This seems more of a rant than a request for technical support. If it continues that way I'll just go ahead and close it since this is a technical support forum and we are not here to listen to rants and how you want to sue someone. If you hate Microsoft why don't you switch to one of the thousands of Linux distros or switch to Apple?


----------



## SimonGuy (Jan 19, 2016)

Triple6 said:


> This seems more of a rant than a request for technical support. If it continues that way I'll just go ahead and close it since this is a technical support forum and we are not here to listen to rants and how you want to sue someone.
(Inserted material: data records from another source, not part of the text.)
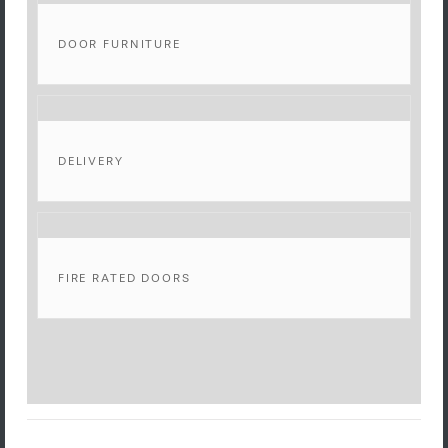
DOOR FURNITURE
DELIVERY
FIRE RATED DOORS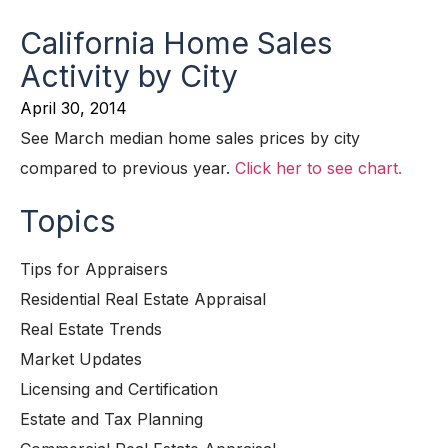
California Home Sales
Activity by City
April 30, 2014
See March median home sales prices by city
compared to previous year.
Click her to see chart.
Topics
Tips for Appraisers
Residential Real Estate Appraisal
Real Estate Trends
Market Updates
Licensing and Certification
Estate and Tax Planning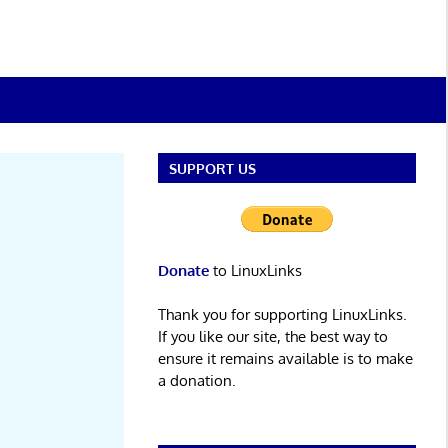
SUPPORT US
Donate
to LinuxLinks
Thank you for supporting LinuxLinks.
If you like our site, the best way to
ensure it remains available is to make
a donation.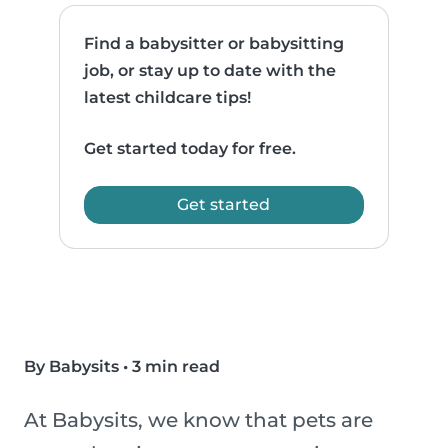
Find a babysitter or babysitting
job, or stay up to date with the
latest childcare tips!
Get started today for free.
Get started
By Babysits
•
3 min read
At Babysits, we know that pets are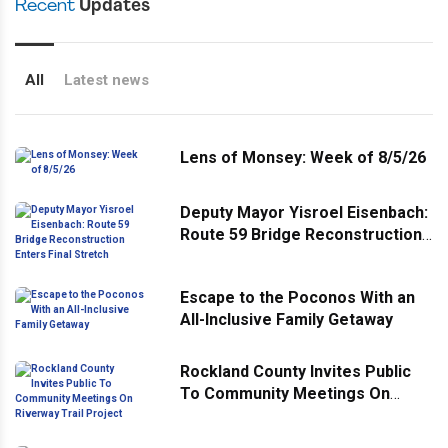
Recent
Updates
All
Latest news
Lens of Monsey: Week of 8/5/26
Deputy Mayor Yisroel Eisenbach:
Route 59 Bridge Reconstruction
Enters Final Stretch
Escape to the Poconos With an
All-Inclusive Family Getaway
Rockland County Invites Public
To Community Meetings On
Riverway Trail Project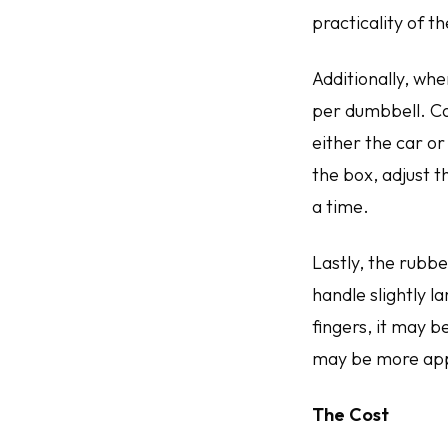
practicality of t
Additionally, whe
per dumbbell. Ca
either the car or
the box, adjust t
a time.
Lastly, the rubbe
handle slightly 
fingers, it may 
may be more ap
The Cost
If you hate Microsoft why don't you switch to one of the thousands of Linux distros or switch to Apple?


Your quite right, It is becoming a rant, I am sorry. All I am looking for is options to prevent this from happening on all my business machines, I am angry, It is real hassle rebuilding installations, but I am looking for an IT advice as to how to prevent this from occurring during updates not start a debate on windows and it's products, I will stop reacting to people suggesting change the email system.

I am wondering if just moving all eudora installations to directories on C: outside of windows will prevent the problem, or to a new partition, this is a new problem for me, and the boss wants it solved yesterday.

I keep backups, but the people I work with depend upon years of old emails and trying to rebuild and recover their installations

Ps Dave HC was right, the old xp machines were new installs, it was the 8.1 machines that were upgrade to ten


----------



## Triple6 (Dec 26, 2002)

The Eudora files should not be in the Windows folder, is that where yours are? If so that's your problem. Last I used Eudora it was always installed into it's own directory on the C:\ drive. 

If this is a business and your boss is getting upset that's unfortunate. Using obsolete and unsupported software is a bad business decision.


----------



## SimonGuy (Jan 19, 2016)

I think it installs into sub directory of program files directory in Eudora by default, I usually put it in a staff user directory, but I didn't set up all the machines. Thanks for potential confirmation, it could explain why some computers have the problem and others not all after the last update.

Using obsolete and unsupported software is a bad business decision.[/QUOTE]

Old obsolete employees get too cranky, Win 10 was enough for them for now. But thanks, why not close this thread and delete, sorry for my bad manners


----------



## AlomWare-com (Jan 10, 2015)

SimonGuy said:


> I am wondering if just moving all eudora installations to directories on C: outside of windows will prevent the problem


It definitely will if Eudora lets you manually specify a location for its data files. To avoid loss of data you should never really install anything your C: drive if it doesn't have to be.


----------



## davehc (Oct 4, 2006)

I understand that he can move the whole folder. That would be a definite answer. It could more easily be backed up at intervals.


----------